Romantik kıskançlık duygusuyla nasıl başa çıkılır?

Romantik kıskançlık her duygumuz gibi bize mesaj veren bir duygu olup, yerinde ve dozunda olduğu müddetçe son derece normaldir. Kıskançlık, bizim romantik ilişkide olduğumuz insanla kurduğumuz iki kişilik dünyamıza, bir başkası tarafından sınır ihlali yapıldığını gösterebilir örneğin. Ancak kıskançlık duygusu hayatınızın büyük bir bölümünü ele geçirmişse, vaktinizin büyük bir bölümünü, evliyseniz eşinizi, değilseniz sevgilinizi kıskanmakla geçiriyorsanız alarm zilleri çalıyor demektir.

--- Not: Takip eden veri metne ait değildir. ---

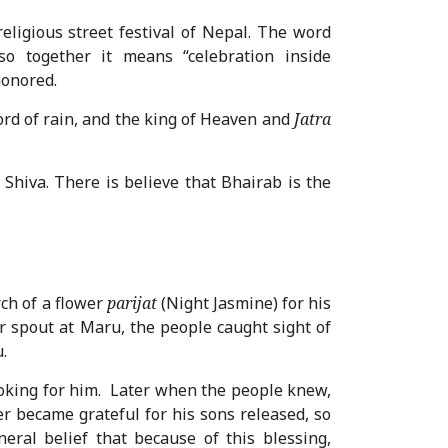
religious street festival of Nepal. The word
so together it means “celebration inside
honored.
ord of rain, and the king of Heaven and
Jatra
 Shiva. There is believe that Bhairab is the
ch of a flower
parijat
(Night Jasmine) for his
 spout at Maru, the people caught sight of
.
oking for him. Later when the people knew,
r became grateful for his sons released, so
ral belief that because of this blessing,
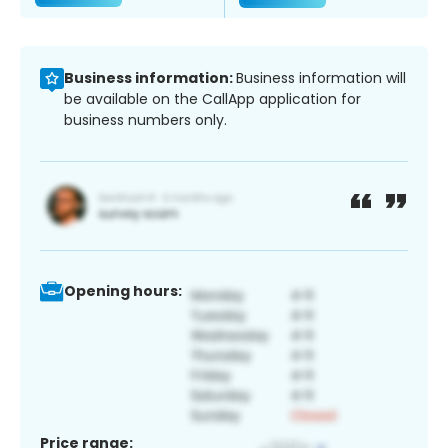
Business information:
Business information will
be available on the CallApp application for
business numbers only.
Opening hours:
Price range:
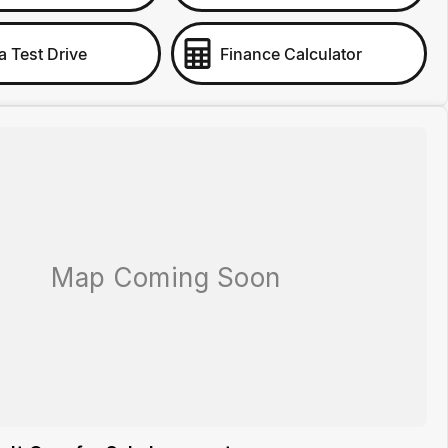
a Test Drive
Finance Calculator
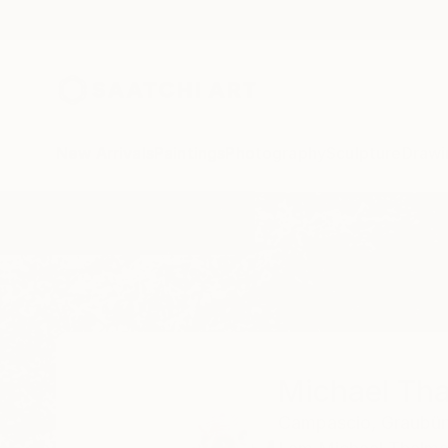
New Arrivals
Paintings
Photography
Sculpture
Drawi
Home
Michael Thalmann
Michael Th
Campascio,
Graubü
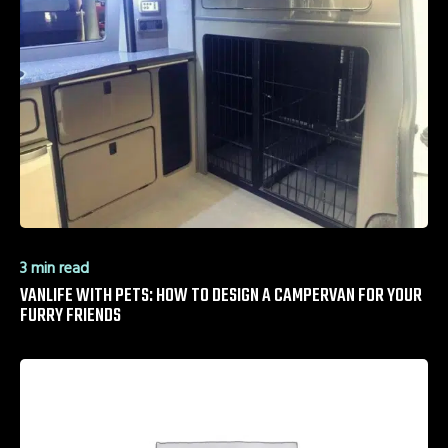
3 min read
VANLIFE WITH PETS: HOW TO DESIGN A CAMPERVAN FOR YOUR
FURRY FRIENDS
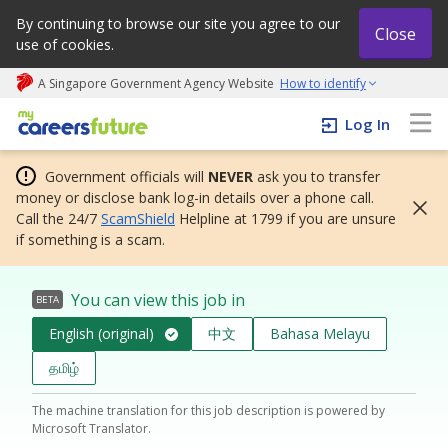
By continuing to browse our site you agree to our
Close
use of cookies.
A Singapore Government Agency Website
How to identify
My careers future | An adapt and grow initiative
Log In
Government officials will
NEVER
ask you to transfer
money or disclose bank log-in details over a phone call.
Call the 24/7
ScamShield
Helpline at 1799 if you are unsure
if something is a scam.
You can view this job in
BETA
English (original)
中文
Bahasa Melayu
தமிழ்
The machine translation for this job description is powered by
Microsoft Translator.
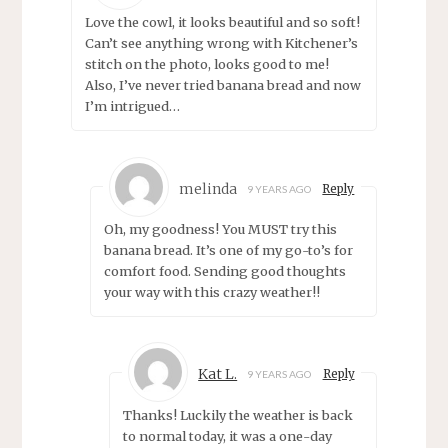
Love the cowl, it looks beautiful and so soft!
Can’t see anything wrong with Kitchener’s
stitch on the photo, looks good to me!
Also, I’ve never tried banana bread and now
I’m intrigued…
melinda
Reply
9 YEARS AGO
Oh, my goodness! You MUST try this
banana bread. It’s one of my go-to’s for
comfort food. Sending good thoughts
your way with this crazy weather!!
Kat L.
Reply
9 YEARS AGO
Thanks! Luckily the weather is back
to normal today, it was a one-day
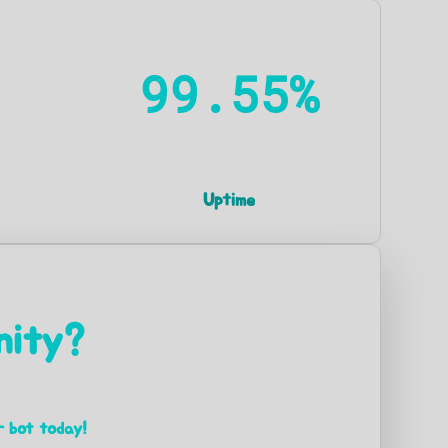
99.55%
Uptime
nity?
r bot today!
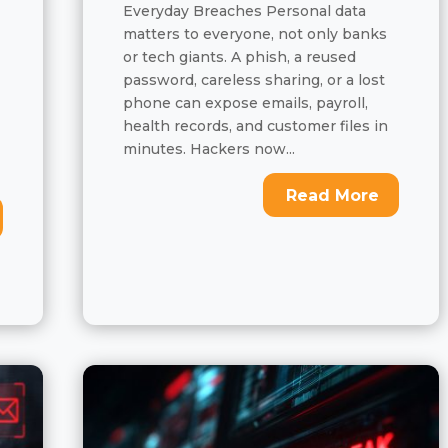
Everyday Breaches Personal data
matters to everyone, not only banks
or tech giants. A phish, a reused
password, careless sharing, or a lost
phone can expose emails, payroll,
health records, and customer files in
minutes. Hackers now...
Read More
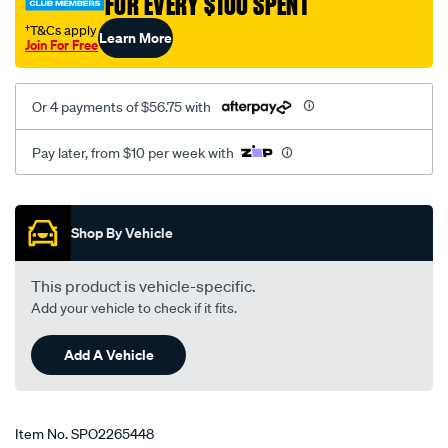
FOR EVERY $100 SPENT
†T&Cs apply
Learn More
Join For Free
Or 4 payments of $56.75 with
Pay later, from $10 per week with
Promotions
Shop By Vehicle
This product is vehicle-specific.
Add your vehicle to check if it fits.
Add A Vehicle
Item No.
SPO2265448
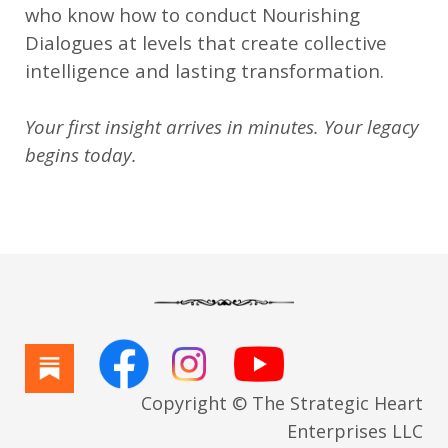
who know how to conduct Nourishing
Dialogues at levels that create collective
intelligence and lasting transformation.
Your first insight arrives in minutes. Your legacy
begins today.
Copyright © The Strategic Heart
Enterprises LLC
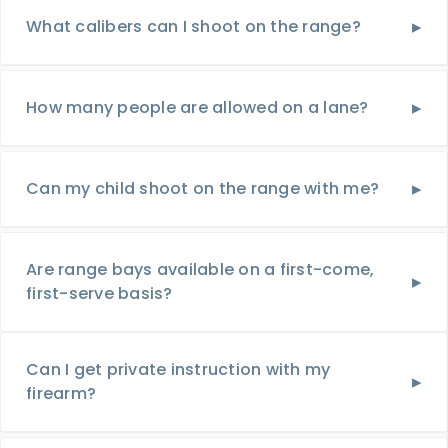
What calibers can I shoot on the range?
How many people are allowed on a lane?
Can my child shoot on the range with me?
Are range bays available on a first-come,
first-serve basis?
Can I get private instruction with my
firearm?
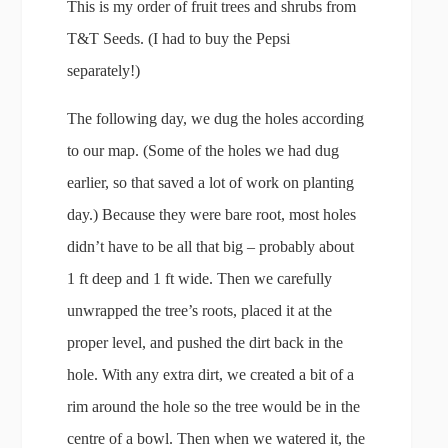
This is my order of fruit trees and shrubs from
T&T Seeds. (I had to buy the Pepsi
separately!)
The following day, we dug the holes according
to our map. (Some of the holes we had dug
earlier, so that saved a lot of work on planting
day.) Because they were bare root, most holes
didn’t have to be all that big – probably about
1 ft deep and 1 ft wide. Then we carefully
unwrapped the tree’s roots, placed it at the
proper level, and pushed the dirt back in the
hole. With any extra dirt, we created a bit of a
rim around the hole so the tree would be in the
centre of a bowl. Then when we watered it, the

Bazen romantik kıskançlık, ilişkinize yönelik gerçek bir tehlikeye dayalıdır. Sizin kıskançlığınızın elle tutulur bir nedeni var mı? Örneğin sevgiliniz ya da eşiniz sizin kıskançlık duygularınızı meşru kılacak şekilde mi davranışlar sergiliyor? Karşı cinsten birine gereğinden fazla yakınlık gösterip sizin ilişkinizin sınırlarını ihlal mi ediyor?

Eğer kıskançlık duygunuzun elle tutulur bir dayanağı yoksa bu denli kıskanç hissetmenizin nedeni büyük bir ihtimalle çocukluğunuzda yaşadıklarınızdır. Romantik ilişkilerdeki kıskançlık duygusunun en temelinde yatan şey kaybetme korkusudur. Kıskanan kişi sevgilisini ya da eşini kaybetmekten korktuğu için onu kıskanıyordur. Çocukluğunuzu bir düşünün.

Belki anneniz veya babanız sizinle fazla ilgili değildi ve siz sevgiye aç bir şekilde yetiştiniz. Şimdi bir yetişkin olarak bu duygusal açlığınızı sevgiliniz ya da eşiniz üzerinden gidermeye çalışıyorsunuz. En büyük korkunuz da aranıza birinizin girmesi, sevgi kaynağı olarak gördüğünüz eşinizi sizden ayırması. İşte siz tam olarak bundan korkuyorsunuz. Yine çocukken öz güveninizi zedeleyen davranışlara maruz kalmanız da aşırı kıskanç olmanızın nedenlerinden biri olabilir.